Sachs miró a Sellitto y éste dijo:
—Lamentamos mucho el incidente, señora Richter.
—Lo lamentan —replicó ella con sarcasmo—. Su obligación es hacerlo público.
Los detectives se miraron. Sellitto asintió con la cabeza.
—Tiene razón. Pediré a Relaciones Públicas que lo anuncie en las noticias locales.
—Me gustaría inspeccionar su apartamento por si ese hombre hubiera dejado alguna pista —dijo Sachs—. Y hacerle algunas preguntas sobre lo ocurrido.
—Dentro de un momento. Tengo que hacer un par de llamadas. Mi familia va a enterarse por las noticias. No quiero que se preocupen.
—Es muy importante —dijo Sellitto.
La militar abrió su teléfono móvil.
—Dentro de un minuto, he dicho —contestó con firmeza.
*****
—Rhyme, ¿estás ahí?
—Adelante.
Conectado a Sachs a través de la radio, desde su laboratorio, el criminalista recordó que un mes después tenían previsto probar una cámara de vídeo de alta definición que, sujeta a la cabeza o al hombro de su ayudante, le permitiría ver desde aquella misma sala todo lo que viera ella. Lo llamaban, en broma, el juguetito de James Bond. Sintió una punzada de tristeza al pensar que no llegarían a estrenarlo juntos.
Después ahuyentó aquella emoción y se dijo lo que solía decirles a sus colaboradores: que había un criminal suelto y que lo único que importaba era atraparle, para lo cual era preciso concentrarse en la tarea al cien por cien.
—Le hemos enseñado a Lucy el retrato robot del Relojero. No le ha reconocido.
—¿Cómo ha entrado?
—No estamos seguros. Si se está ciñendo a su modus operandi, habrá forzado la puerta de la calle. Aunque tengo la impresión de que subió a la azotea y bajó por la escalera de incendios hasta la ventana de la víctima. Entró, dejó el reloj y esperó a que llegara la chica. Pero por alguna razón volvió a salir. Fue entonces cuando le vio alguien desde la calle y se largó, subiendo otra vez por la escalera de incendios.
—¿Estaba dentro de la casa?
—Dejó el reloj en el cuarto de baño.
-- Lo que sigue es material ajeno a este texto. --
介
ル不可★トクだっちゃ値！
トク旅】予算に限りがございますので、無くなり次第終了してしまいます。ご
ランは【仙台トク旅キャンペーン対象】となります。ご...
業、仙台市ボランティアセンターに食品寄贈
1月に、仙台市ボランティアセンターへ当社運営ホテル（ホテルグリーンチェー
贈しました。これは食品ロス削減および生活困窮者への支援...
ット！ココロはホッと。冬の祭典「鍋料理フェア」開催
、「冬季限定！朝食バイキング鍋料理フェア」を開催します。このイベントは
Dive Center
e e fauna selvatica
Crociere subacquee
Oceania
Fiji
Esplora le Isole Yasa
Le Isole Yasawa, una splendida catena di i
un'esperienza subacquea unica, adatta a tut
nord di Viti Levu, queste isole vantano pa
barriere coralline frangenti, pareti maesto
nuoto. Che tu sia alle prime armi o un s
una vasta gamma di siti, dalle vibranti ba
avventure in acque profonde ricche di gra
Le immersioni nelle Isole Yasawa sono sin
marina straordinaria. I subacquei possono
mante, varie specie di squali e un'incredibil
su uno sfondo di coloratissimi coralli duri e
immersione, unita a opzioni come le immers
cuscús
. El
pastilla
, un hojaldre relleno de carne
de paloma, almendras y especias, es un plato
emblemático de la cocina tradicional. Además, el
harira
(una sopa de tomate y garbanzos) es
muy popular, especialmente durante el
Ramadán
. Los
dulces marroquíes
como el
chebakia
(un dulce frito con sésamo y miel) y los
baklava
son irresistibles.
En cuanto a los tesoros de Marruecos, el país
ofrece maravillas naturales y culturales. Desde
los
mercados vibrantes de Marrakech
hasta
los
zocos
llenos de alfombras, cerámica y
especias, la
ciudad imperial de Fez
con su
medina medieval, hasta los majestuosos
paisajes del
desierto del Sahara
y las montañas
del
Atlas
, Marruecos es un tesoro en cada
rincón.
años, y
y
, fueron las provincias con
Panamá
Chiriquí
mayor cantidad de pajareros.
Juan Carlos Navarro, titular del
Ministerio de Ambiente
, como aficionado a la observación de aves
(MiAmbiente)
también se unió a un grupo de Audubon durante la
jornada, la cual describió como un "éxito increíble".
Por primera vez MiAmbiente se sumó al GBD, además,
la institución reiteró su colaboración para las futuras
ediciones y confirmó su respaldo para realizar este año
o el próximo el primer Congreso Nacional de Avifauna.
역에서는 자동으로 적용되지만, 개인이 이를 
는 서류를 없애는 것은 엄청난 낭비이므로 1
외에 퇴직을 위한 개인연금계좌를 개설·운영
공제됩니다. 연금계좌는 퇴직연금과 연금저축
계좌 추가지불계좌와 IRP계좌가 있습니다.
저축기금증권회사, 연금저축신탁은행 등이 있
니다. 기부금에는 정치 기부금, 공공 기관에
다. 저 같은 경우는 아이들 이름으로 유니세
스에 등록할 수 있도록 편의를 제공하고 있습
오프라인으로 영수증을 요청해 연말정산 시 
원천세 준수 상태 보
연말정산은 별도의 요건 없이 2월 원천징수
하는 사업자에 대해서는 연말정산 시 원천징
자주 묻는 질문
La salida de incendios está junto al dormitorio principal, así que también ha estado allí. —Sachs hizo una pausa. Un momento después añadió—: Han estado buscando testigos, pero nadie parece haberle visto. Ni a él, ni su coche. Puede que su cómplice y él se estén moviendo a pie, ahora que tenemos su todoterreno.
Media docena de líneas de metro tenían parada en Greenwich Village. El Relojero y su acompañante podían haber escapado por cualquiera de ellas.
—No lo creo.
Rhyme explicó que tenía la impresión de que preferían usar un coche. Utilizar un vehículo o no utilizarlo cuando se comete un crimen suele ser una pauta fija en el modus operandi de un asesino. Rara vez cambia.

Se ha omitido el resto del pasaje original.